Je ne compte pas au nombre de ces femmes qui croient que la ligne d’expansion de leur énergie vitale surpasse celle de l’énergie vitale des hommes. J’estime juste qu’elles sont différentes. Et que cette différence soit aujourd’hui de plus en plus visible me ravit. Par conséquent, pour revenir à l’acception particulière de « surveillance » que je tente de définir, je pense au fait relativement nouveau que constitue la surveillance de sa propre personne, de sa propre spécificité.
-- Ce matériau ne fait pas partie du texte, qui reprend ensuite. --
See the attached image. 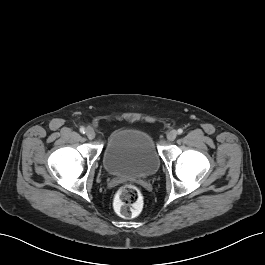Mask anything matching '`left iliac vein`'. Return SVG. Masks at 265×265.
<instances>
[{"label": "left iliac vein", "mask_w": 265, "mask_h": 265, "mask_svg": "<svg viewBox=\"0 0 265 265\" xmlns=\"http://www.w3.org/2000/svg\"><path fill=\"white\" fill-rule=\"evenodd\" d=\"M177 137V131L176 130H171L168 134H167V139L168 141H174Z\"/></svg>", "instance_id": "1"}]
</instances>
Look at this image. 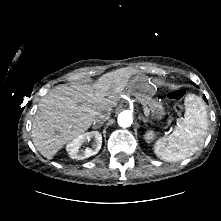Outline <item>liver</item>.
Segmentation results:
<instances>
[{"label": "liver", "instance_id": "6515ba94", "mask_svg": "<svg viewBox=\"0 0 221 221\" xmlns=\"http://www.w3.org/2000/svg\"><path fill=\"white\" fill-rule=\"evenodd\" d=\"M131 73L118 69L102 75L92 85L57 86L38 105L31 136L37 150L47 159L90 128L98 113L110 112L106 96L120 93Z\"/></svg>", "mask_w": 221, "mask_h": 221}]
</instances>
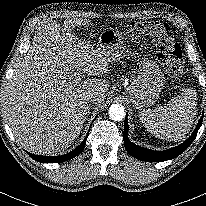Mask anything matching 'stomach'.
Masks as SVG:
<instances>
[{
  "mask_svg": "<svg viewBox=\"0 0 206 206\" xmlns=\"http://www.w3.org/2000/svg\"><path fill=\"white\" fill-rule=\"evenodd\" d=\"M97 46L104 50L111 60L119 58L126 47L119 29L112 27L103 30ZM140 58V69L126 88L125 95L133 107L142 113L159 98L165 77L159 65L150 56L144 55Z\"/></svg>",
  "mask_w": 206,
  "mask_h": 206,
  "instance_id": "obj_1",
  "label": "stomach"
}]
</instances>
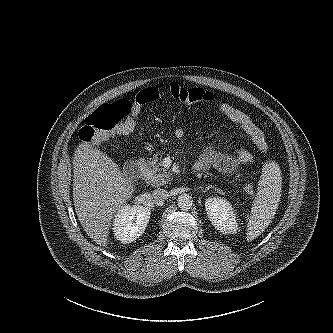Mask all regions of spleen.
Returning <instances> with one entry per match:
<instances>
[{"label": "spleen", "mask_w": 333, "mask_h": 333, "mask_svg": "<svg viewBox=\"0 0 333 333\" xmlns=\"http://www.w3.org/2000/svg\"><path fill=\"white\" fill-rule=\"evenodd\" d=\"M282 189V176L279 165L268 161L263 165L258 191L253 201L247 221L246 240L258 237L271 223L278 209Z\"/></svg>", "instance_id": "obj_1"}]
</instances>
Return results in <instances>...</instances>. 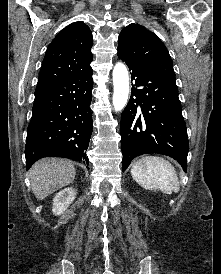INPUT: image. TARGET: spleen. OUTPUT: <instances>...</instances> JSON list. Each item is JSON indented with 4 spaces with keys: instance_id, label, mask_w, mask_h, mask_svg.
Listing matches in <instances>:
<instances>
[{
    "instance_id": "1",
    "label": "spleen",
    "mask_w": 221,
    "mask_h": 274,
    "mask_svg": "<svg viewBox=\"0 0 221 274\" xmlns=\"http://www.w3.org/2000/svg\"><path fill=\"white\" fill-rule=\"evenodd\" d=\"M132 178L144 189L159 190L165 194L178 192L179 181L174 167L156 156H146L134 163Z\"/></svg>"
}]
</instances>
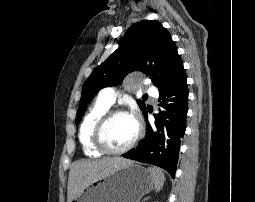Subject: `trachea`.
<instances>
[{"label": "trachea", "instance_id": "trachea-1", "mask_svg": "<svg viewBox=\"0 0 255 202\" xmlns=\"http://www.w3.org/2000/svg\"><path fill=\"white\" fill-rule=\"evenodd\" d=\"M144 98H147V95H144Z\"/></svg>", "mask_w": 255, "mask_h": 202}]
</instances>
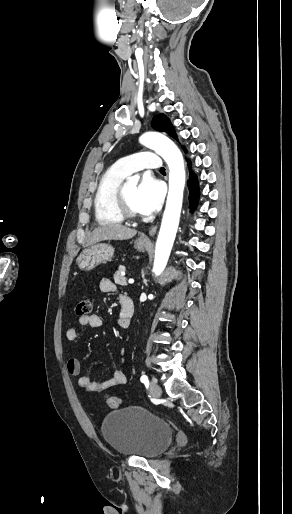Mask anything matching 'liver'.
<instances>
[{
	"label": "liver",
	"mask_w": 292,
	"mask_h": 514,
	"mask_svg": "<svg viewBox=\"0 0 292 514\" xmlns=\"http://www.w3.org/2000/svg\"><path fill=\"white\" fill-rule=\"evenodd\" d=\"M136 234L137 230H131V228H126V226H120V224L98 226V228L93 230L90 238L86 240L84 248L97 244V242H103V240H130Z\"/></svg>",
	"instance_id": "obj_1"
}]
</instances>
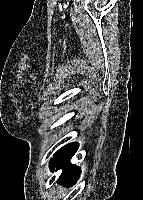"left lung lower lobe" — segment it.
<instances>
[{
  "label": "left lung lower lobe",
  "instance_id": "left-lung-lower-lobe-1",
  "mask_svg": "<svg viewBox=\"0 0 143 200\" xmlns=\"http://www.w3.org/2000/svg\"><path fill=\"white\" fill-rule=\"evenodd\" d=\"M78 147L79 145L77 143L68 144L58 150L50 160L51 171H54L55 169L57 171L63 168L58 183L66 186H73L77 182L81 173L80 168L69 164V161L77 151Z\"/></svg>",
  "mask_w": 143,
  "mask_h": 200
}]
</instances>
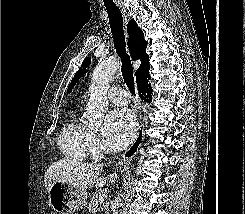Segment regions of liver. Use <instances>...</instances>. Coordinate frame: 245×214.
Instances as JSON below:
<instances>
[{"instance_id":"1","label":"liver","mask_w":245,"mask_h":214,"mask_svg":"<svg viewBox=\"0 0 245 214\" xmlns=\"http://www.w3.org/2000/svg\"><path fill=\"white\" fill-rule=\"evenodd\" d=\"M102 171L103 166L99 164L81 163L66 158L60 159L55 161L45 172V188L49 191L55 181L81 189H87L93 185L100 188L108 185V182L114 183L117 174L113 173L107 177H99Z\"/></svg>"}]
</instances>
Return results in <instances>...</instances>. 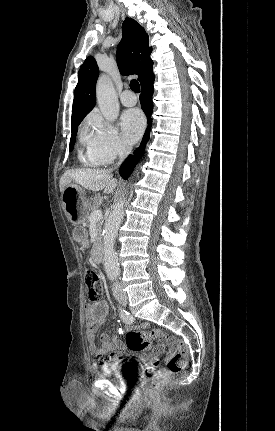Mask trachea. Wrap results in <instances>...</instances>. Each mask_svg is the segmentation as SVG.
I'll use <instances>...</instances> for the list:
<instances>
[{
  "instance_id": "1",
  "label": "trachea",
  "mask_w": 275,
  "mask_h": 431,
  "mask_svg": "<svg viewBox=\"0 0 275 431\" xmlns=\"http://www.w3.org/2000/svg\"><path fill=\"white\" fill-rule=\"evenodd\" d=\"M130 88L134 91L139 93L140 92V85L139 82L137 80H132L130 82Z\"/></svg>"
}]
</instances>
Le corps féminin a appris la nécessité de se surveiller.

Oui, vigueur. Ce terme nous semble aujourd’hui approprié au seul corps masculin, et pourtant j’imagine qu’il désignait d’abord une vertu essentiellement féminine, que la vigueur de la femme imitait celle des plantes – vie envahissante, vie grimpante, ou, selon un terme rébarbatif, vigilance. J’aime beaucoup les femmes vigilantes qui surveillent et se surveillent dans le sens que j’essaie d’exposer. J’aime les décrire. Je les considère comme des héroïnes de notre temps. C’est ainsi que j’ai inventé Delia et Olga. 

Telecharger  Une ville à soi - Li Chi ebook pdf gratuit

Par exemple, si Olga, qui a exercé sur sa personne une surveillance « masculine », qui a appris la maîtrise de soi et s’est exercée à des réactions canoniques, parvient à surmonter la crise de l’abandon, c’est uniquement grâce à la surveillance spécifique qu’elle met en place sur sa propre personne et qui consiste à rester vigilante, c’est-à-dire à récupérer le désir de veille, à mobiliser dans ce but la petite Ilaria, à lui confier le coupe-papier, à lui demander : si tu vois que je suis distraite, si tu constates que je n’entends pas, que je ne te réponds pas, pique-moi avec ; en d’autres termes, fais-moi mal, utilise tes mauvais sentiments, mais rappelle-moi le besoin de vivre. 

Voilà, la fillette armée d’un coupe-papier, prête à frapper sa mère pour la ramener à l’état de veille et l’empêcher de se perdre, est à mes yeux une image importante. Dans une version précédente, Olga, enfermée dans son appartement, de plus en plus instable, prenait la décision d’armer sa fille et d’utiliser son hostilité enfantine au terme d’une énième hallucination. 

Télécharger Une ville à soi epub gratuit

La Napolitaine qui s’était noyée plusieurs décennies plus tôt dans les eaux du cap Misène parce qu’elle n’avait pas supporté l’abandon – la pauvrette, ainsi qu’on l’appelait dans tout le quartier pour la raison qu’elle s’était tuée comme Didon après le départ d’Énée – venait de lui apparaître à la cuisine. Il faut que je me prépare un café, le café dissipera ma somnolence. J’allai à la cuisine, ouvris la cafetière, la remplis de poudre noire, revissai.